The problem with this project directory is that it is mixing up both #1 and #2 above and placing everything in one directory. This places an undue burden on a potential user to have to sift through these two types of code and depending on what they are interested in using, they might have to make modifications for how the software is installed.

How to improve?

A better way to go is to keep these two in separate directories or repositories called foobar and foobar_paper.
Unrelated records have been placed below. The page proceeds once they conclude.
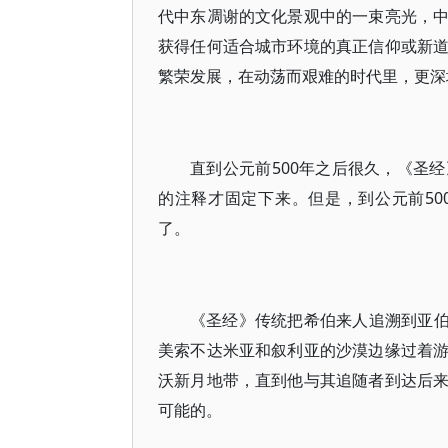
代中东凋谢的文化景观中的一束亮光，
获得任何适合城市环境的真正信仰或新
繁荣发展，在动荡而艰难的时代里，更深
直到公元前500年之后很久，《圣
的注释才固定下来。但是，到公元前5
了。
《圣经》传统把希伯来人追溯到亚伯拉
美索不达米亚和叙利亚的沙漠边缘过着
沃新月地带，直到他与其追随者到达后
可能的。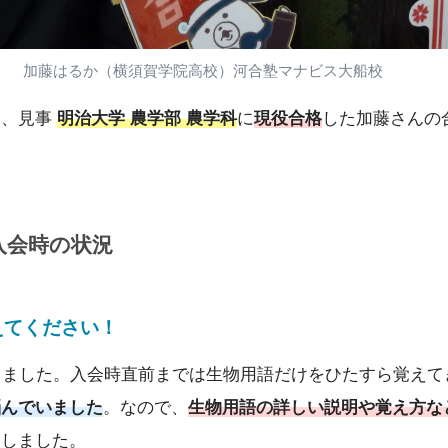
加藤はるか（横須賀学院高校）河合塾マナビス大船校
し、見事
明治大学 農学部 農学科
に
現役合格
した加藤さんの
入会時の状況
えてください
！
しました。入会時直前までは生物用語だけをひたすら覚えて
悩んでいました
。なので、
生物用語の詳しい説明や覚え方
な
会しました。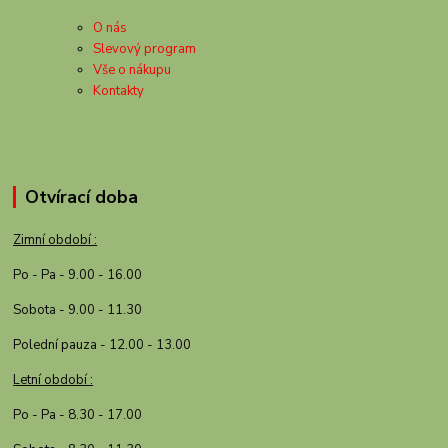
O nás
Slevový program
Vše o nákupu
Kontakty
Otvírací doba
Zimní období :
Po - Pa - 9.00 - 16.00
Sobota - 9.00 - 11.30
Polední pauza - 12.00 - 13.00
Letní období :
Po - Pa - 8.30 - 17.00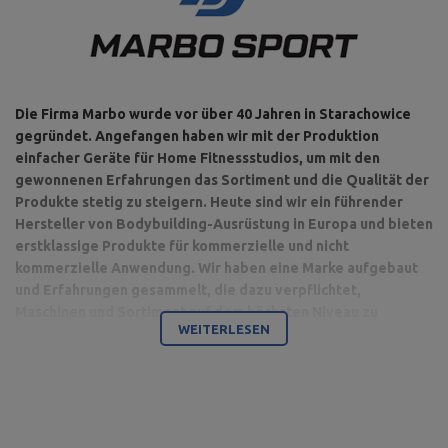
Die Firma Marbo wurde vor über 40 Jahren in Starachowice
gegründet. Angefangen haben wir mit der Produktion
einfacher Geräte für Home Fitnessstudios, um mit den
gewonnenen Erfahrungen das Sortiment und die Qualität der
Produkte stetig zu steigern. Heute sind wir ein führender
Hersteller von Bodybuilding-Ausrüstung in Europa und bieten
erstklassige Produkte für kommerzielle und nicht
kommerzielle Anwendung. Wir haben eine Marke aufgebaut
und Erfahrungen gesammelt, die dazu verpflichtet,
Maschinen und Sortiment auf dem höchsten Niveau zu
WEITERLESEN
produzieren.
Bodybuilding ist unsere Leidenschaft und durch die Kombination
mit einem modernen Maschinenpark sind wir in der Lage,
hochwertigste Trainingsgeräte anzubieten, die mit Liebe zum
Detail und vor allem mit Blick auf Ihren Komfort und Ihre Sicherheit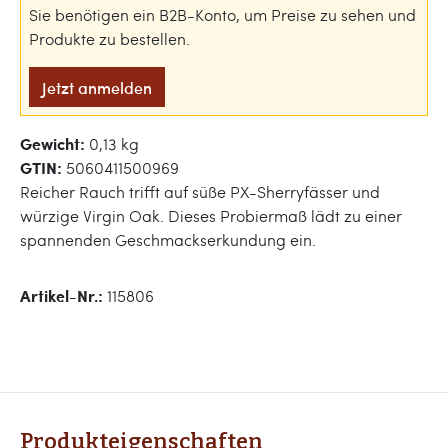
Sie benötigen ein B2B-Konto, um Preise zu sehen und
Produkte zu bestellen.
Jetzt anmelden
Gewicht:
0,13 kg
GTIN:
5060411500969
Reicher Rauch trifft auf süße PX-Sherryfässer und
würzige Virgin Oak. Dieses Probiermaß lädt zu einer
spannenden Geschmackserkundung ein.
Artikel-Nr.:
115806
Produkteigenschaften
Specifically, the scripts to reproduce the analyses should be place in one repository (e.g. called foobar_paper or foorbar_project):


foobar paper analysis directory
  |-- .here
  |  o-- object of type(s):file
  |-- README.md
  |  o-- object of type(s):file
  |-- preprocessing_for_paper/
  |  o-- object of type(s):dir
  |-- simulations_for_paper/
  |  o-- object of type(s):dir
  |-- real_analyses_for_paper/
  |  o-- object of type(s):dir
  |-- fig_scripts_for_paper/
  |  o-- object of type(s):dir
  o-- data_for_paper/
     o-- object of type(s):dir

and the software that generalizes some code into a function for others to use should be placed in a different repository (e.g. called foobar, etc):


foobar software directory
  |-- .here
  |  o-- object of type(s):file
  |-- README.md
  |  o-- object of type(s):file
  |-- NAMESPACE
  |  o-- object of type(s):file
  |-- DESCRIPTION
  |  o-- object of type(s):file
  |-- LICENSE
  |  o-- object of type(s):file
  |-- foo_package.Rproj
  |  o-- object of type(s):file
  |-- R/
  |  o-- object of type(s):dir
  |-- man/
  |  o-- object of type(s):dir
  o-- vignettes/
     o-- object of type(s):dir

This is good for a few reasons including:

  1. It keeps the two separate, but equally important, concepts of specific analysis code vs generalized code in different places, with links between the two, if useful.
  2. It keeps the repositories as lightweight as possible.
  3. Installation of the foobar software package is more straightforward.
  4. It enables you to potentially create new generalized functions in the future (i.e. make new software packages) that might have been originally derived from this project.
  5. (Update 2022-03-02): It makes it more likely that the foobar software package is reusable independently of the paper code or context (h/t Rahul Karnik).

Alternatives

(Update 2022-03-02): Konrad Rudolph made a great point that there are alternative approaches to these nested package approaches that enable organizing R code in a modular way without the ned to wrap code into a formal R package. For example, using modules from box. The idea is you can write “modular code by treating files and folders of R code as independent (potentially nested) modules, without requiring the user to wrap reusable code into packages”.

Acknowledgements

Thank you to the listdown R package from Michael Kane, which automated the folder structures above.